[[ Data records, beginning ]]

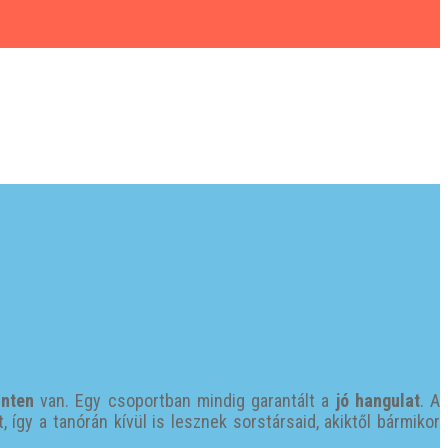
inten
van. Egy csoportban mindig garantált a
jó hangulat
. A
így a tanórán kívül is lesznek sorstársaid, akiktől bármikor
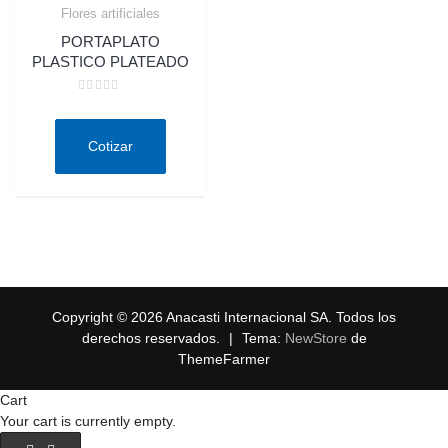
Flores artificiales
Quick View
PORTAPLATO
PLASTICO PLATEADO
Valorado
en
0
de
Cotizar
5
Copyright © 2026 Anacasti Internacional SA. Todos los
derechos reservados.
|
Tema:
NewStore
de
ThemeFarmer
Cart
Your cart is currently empty.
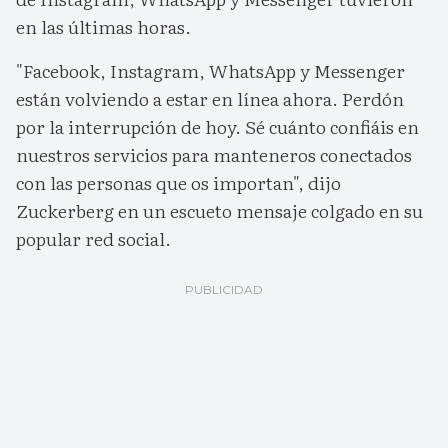
en las últimas horas.
"Facebook, Instagram, WhatsApp y Messenger
están volviendo a estar en línea ahora. Perdón
por la interrupción de hoy. Sé cuánto confiáis en
nuestros servicios para manteneros conectados
con las personas que os importan", dijo
Zuckerberg en un escueto mensaje colgado en su
popular red social.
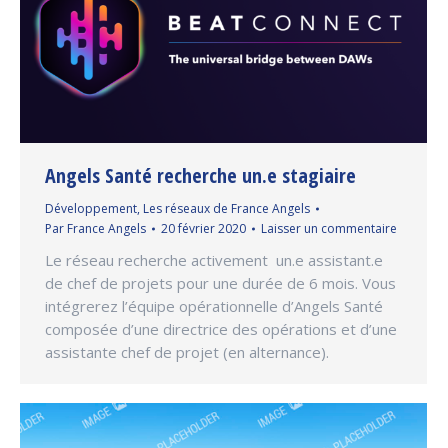
Angels Santé recherche un.e stagiaire
Développement
,
Les réseaux de France Angels
Par
France Angels
20 février 2020
Laisser un commentaire
Le réseau recherche activement un.e assistant.e
de chef de projets pour une durée de 6 mois. Vous
intégrerez l’équipe opérationnelle d’Angels Santé
composée d’une directrice des opérations et d’une
assistante chef de projet (en alternance).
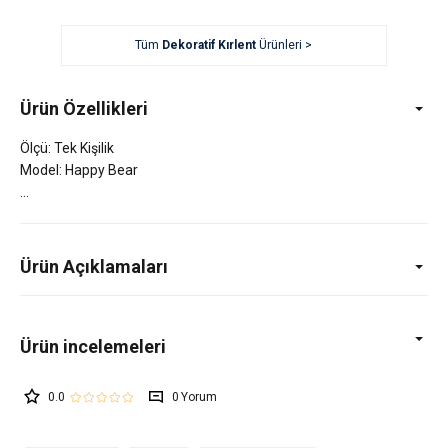
Tüm
Dekoratif Kırlent
Ürünleri >
Ürün Özellikleri
Ölçü: Tek Kişilik
Model: Happy Bear
Ürün Açıklamaları
0.0
0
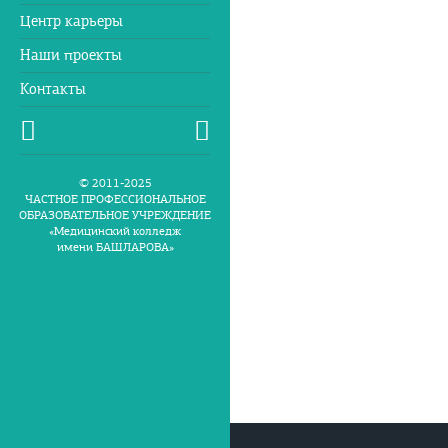
Центр карьеры
Наши проекты
Контакты
© 2011-2025
ЧАСТНОЕ ПРОФЕССИОНАЛЬНОЕ
ОБРАЗОВАТЕЛЬНОЕ УЧРЕЖДЕНИЕ
«Медицинский колледж
имени БАШЛАРОВА»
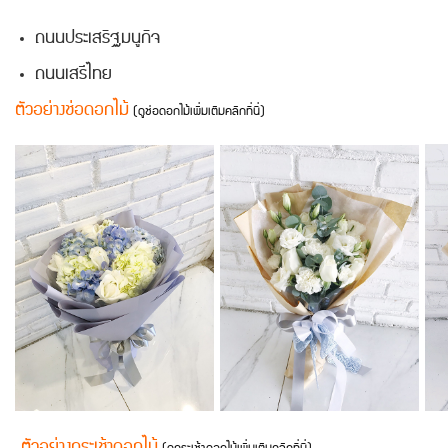
ถนนประเสริฐมนูกิจ
ถนนเสรีไทย
ตัวอย่างช่อดอกไม้
(ดูช่อดอกไม้เพิ่มเติมคลิกที่นี่)
ตัวอย่างกระเช้าดอกไม้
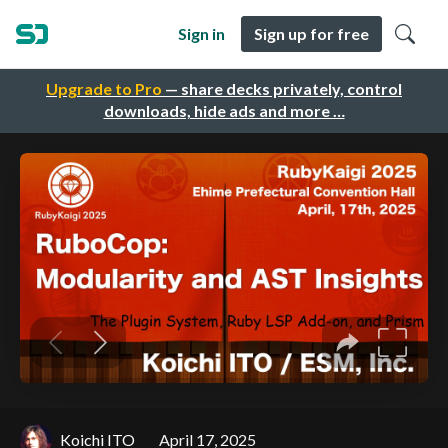
Sign in
Sign up for free
Upgrade to Pro
— share decks privately, control
downloads, hide ads and more …
Koichi ITO
April 17, 2025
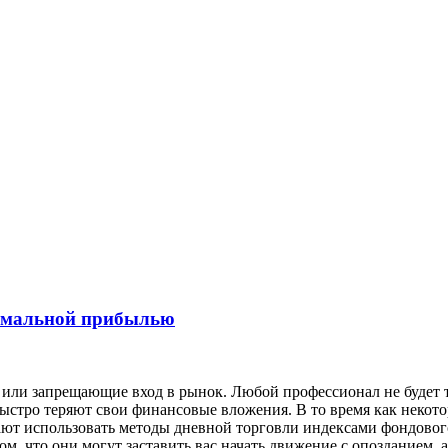
симальной прибылью
ли запрещающие вход в рынок. Любой профессионал не будет тор
ыстро теряют свои финансовые вложения. В то время как некот
ют использовать методы дневной торговли индексами фондового
ом, что они могут заставить вас начать движение с опозданием, 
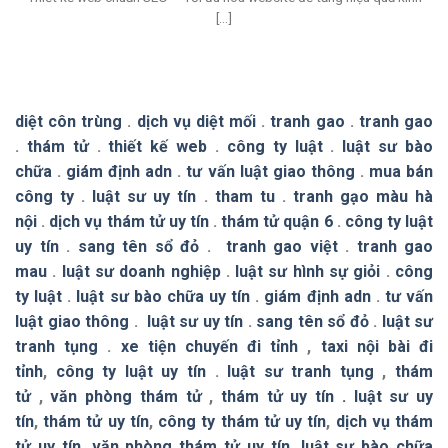
[...]
diệt côn trùng
.
dịch vụ diệt mối
.
tranh gao
.
tranh gao
.
thám tử
.
thiết kế web
.
công ty luật
.
luật sư bào
chữa
.
giám định adn
.
tư vấn luật giao thông
.
mua bán
công ty
.
luật sư uy tín
.
tham tu
.
tranh gạo màu hà
nội
.
dịch vụ thám tử uy tín
.
thám tử quận 6
.
công ty luật
uy tín
.
sang tên sổ đỏ
.
tranh gao việt
.
tranh gao
mau
.
luật sư doanh nghiệp
.
luật sư hình sự giỏi
.
công
ty luật
.
luật sư bào chữa uy tín
.
giám định adn
.
tư vấn
luật giao thông
.
luật sư uy tín
.
sang tên sổ đỏ
.
luật sư
tranh tụng
.
xe tiện chuyến đi tỉnh
,
taxi nội bài đi
tỉnh
,
công ty luật uy tín
.
luật sư tranh tụng
,
thám
tử
,
văn phòng thám tử
,
thám tử uy tín .
luật sư uy
tín
,
thám tử uy tín
,
công ty thám tử uy tín
,
dịch vụ thám
tử uy tín
,
văn phòng thám tử uy tín
,
luật sư bào chữa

[[ Data records, end ]]

About this task
When a line in the records above contains the word "France", copy it.

Exercise solution
Les réseaux de France Angels
France Angels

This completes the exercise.